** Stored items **
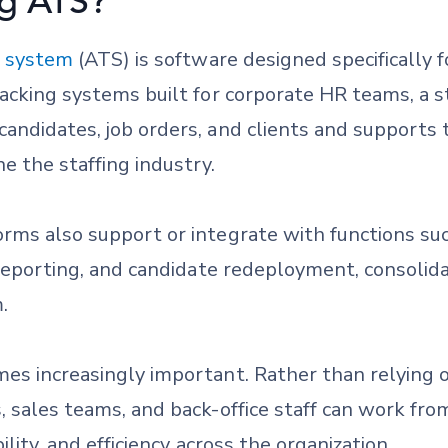
ng ATS?
g system
(ATS) is software designed specifically f
tracking systems built for corporate HR teams, a
andidates, job orders, and clients and supports 
e the staffing industry.
orms also support or integrate with functions su
, reporting, and candidate redeployment, consoli
.
mes increasingly important. Rather than relying 
, sales teams, and back-office staff can work fro
ility, and efficiency across the organization.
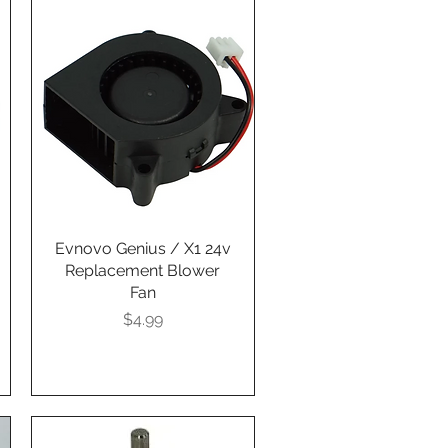
Evnovo Genius / X1 24v
Quick View
Replacement Blower
Fan
Presyo
$4.99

** What the exercise asks **
Search the data for "teams". Copy every matching line.

** Response **
tracking systems built for corporate HR teams, a
, sales teams, and back-office staff can work fro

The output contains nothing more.